Newton Jayawardanei's Shrub Frog
- Conservation status: Data Deficient (IUCN 3.1)

Scientific classification
- Kingdom: Animalia
- Phylum: Chordata
- Class: Amphibia
- Order: Anura
- Family: Rhacophoridae
- Genus: Pseudophilautus
- Species: P. newtonjayawardanei
- Binomial name: Pseudophilautus newtonjayawardanei Wickramasinghe et al, 2013

= Pseudophilautus newtonjayawardanei =

- Authority: Wickramasinghe et al, 2013
- Conservation status: DD

Species of amphibian

Pseudophilautus newtonjayawardanei (Newton Jayawardanei's shrub frog) is a species of frogs in the family Rhacophoridae, endemic to Sri Lanka.

==Habitat and threats==

Its natural habitats are wet lowland forests of Sri Lanka where the trees form a closed canopy. It is one of the 8 species of rhacophorids that were discovered from Adam's Peak in 2013. It has been observed between 1800 and 2000 m above sea level. In those areas, people have seen it sitting on leaves 8 m above the ground.
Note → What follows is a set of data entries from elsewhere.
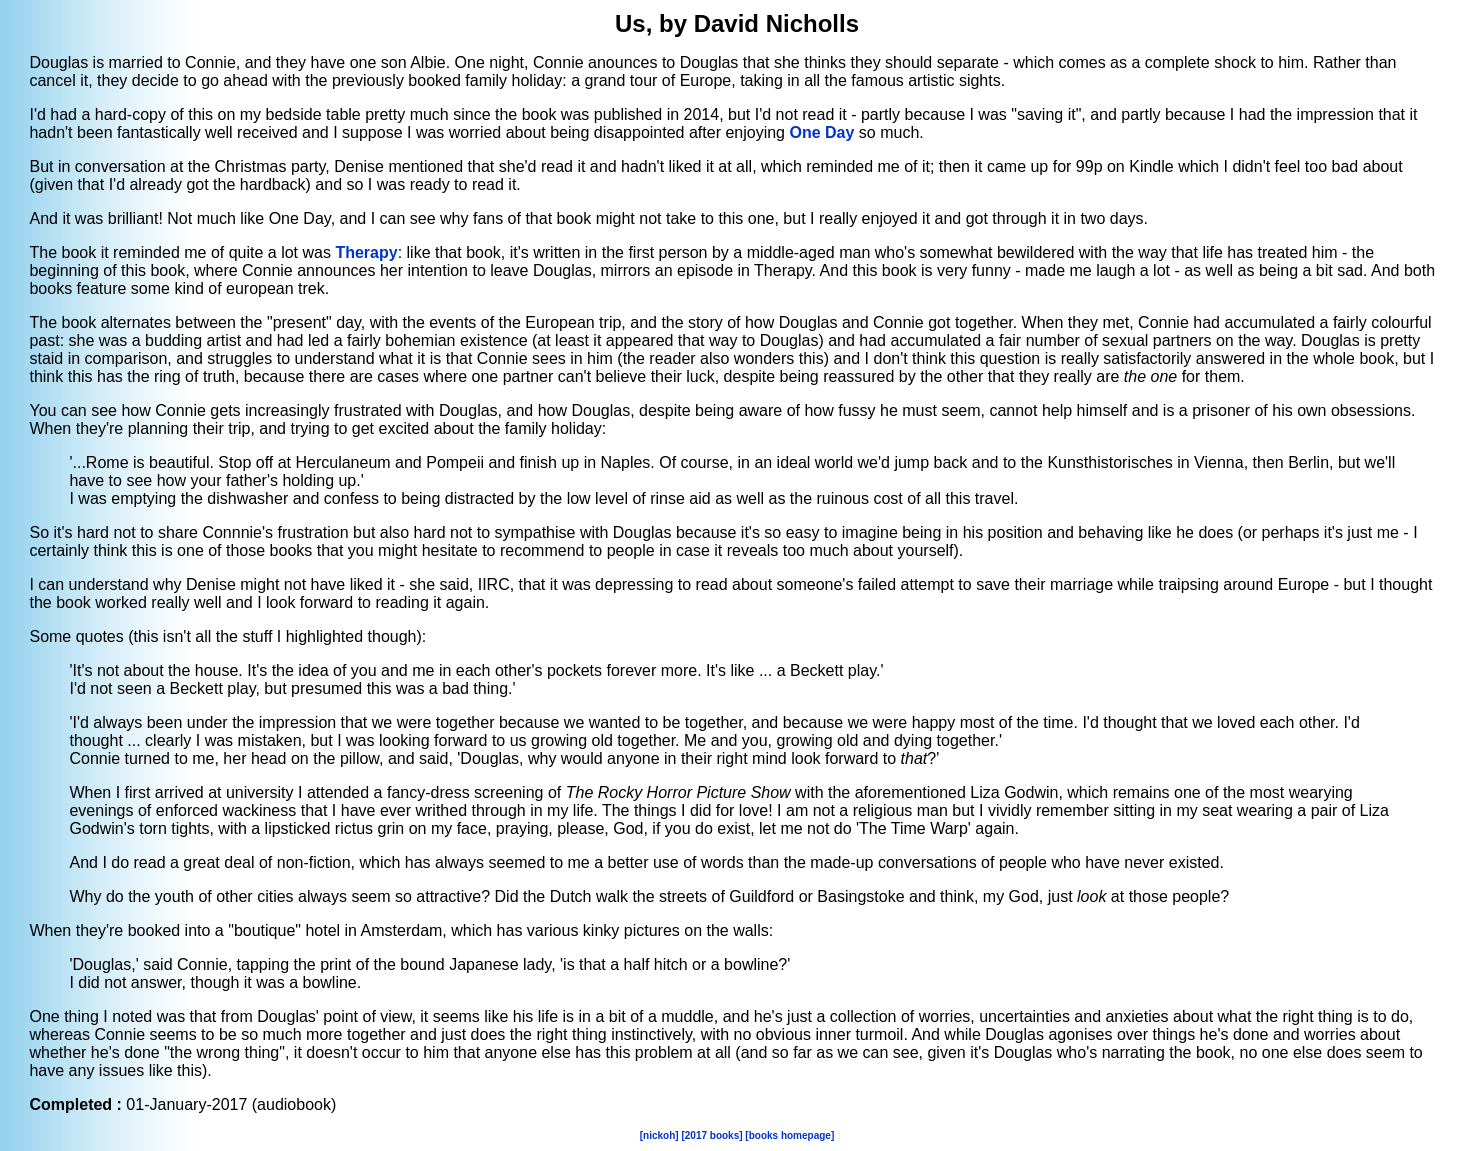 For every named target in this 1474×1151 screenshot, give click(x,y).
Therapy (366, 252)
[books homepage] (789, 1135)
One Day (821, 132)
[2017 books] (711, 1135)
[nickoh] (659, 1135) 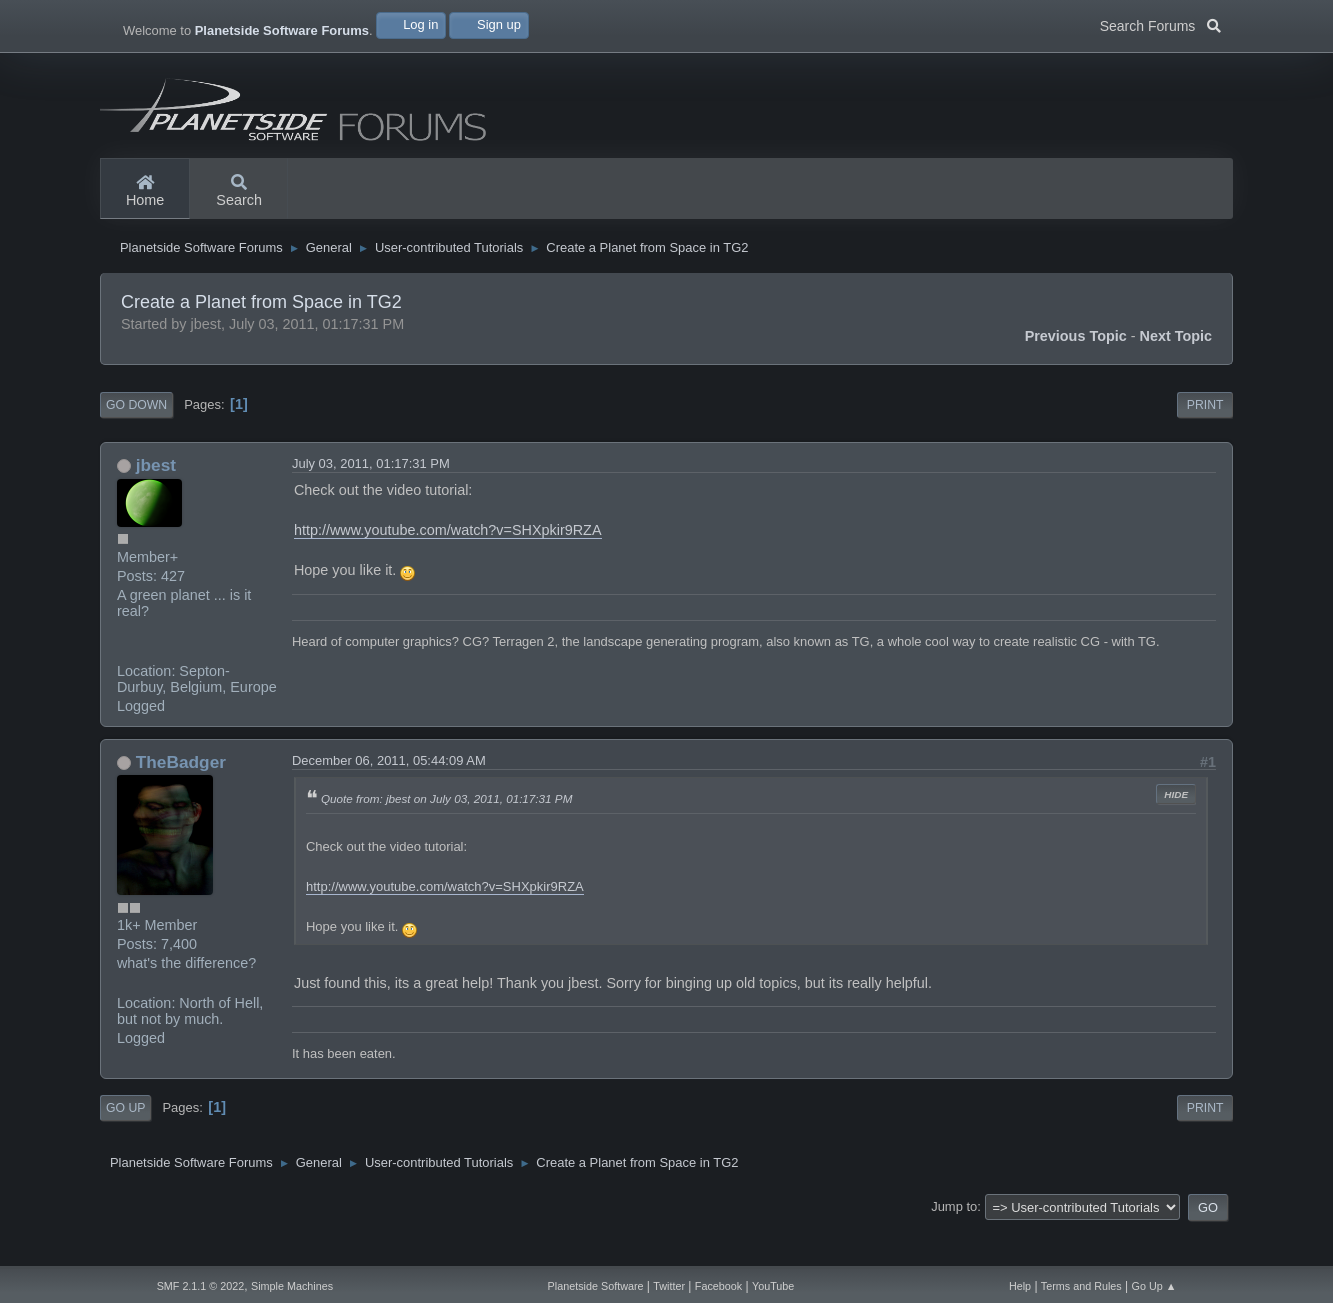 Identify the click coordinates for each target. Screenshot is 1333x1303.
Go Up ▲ (1154, 1286)
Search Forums (1160, 24)
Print (1205, 444)
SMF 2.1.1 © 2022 (201, 1286)
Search (239, 192)
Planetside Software (596, 1286)
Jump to (954, 1245)
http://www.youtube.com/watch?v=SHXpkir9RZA (448, 569)
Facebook (718, 1286)
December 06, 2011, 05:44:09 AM (389, 798)
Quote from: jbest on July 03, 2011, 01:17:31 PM (446, 836)
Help (1020, 1286)
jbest (156, 503)
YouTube (773, 1286)
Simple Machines (292, 1286)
It is threatened by habitat loss, which scientists attribute to increased urbanization, agriculture, grazing, and logging.

==Etymology==
The frog was named after Dr. Newton Jayawardane, a surgeon and a wildlife conservationist.

==Appearance==

The adult female frog measures 38.4 mm in snout-vent length. The skin of the dorsum is bronze in color. There is a white stripe in the middle of the back. There are dark brown stripes sideways from the eyes to the groin. There are small bronze marks on the snout and face. The flanks are lighter in color green, brown, and white spots. There are brown marks on the legs. The ends of the toes are almost white in color. The webbed skin is also off-white. This frog has a dark brown cross band between eyes.

==Original description==

- Wickramasinghe LJM (2013). "Eight new species of Pseudophilautus (Amphibia: Anura: Rhacophoridae) from Sripada World Heritage Site (Peak Wilderness), a local amphibian hotspot in Sri Lanka."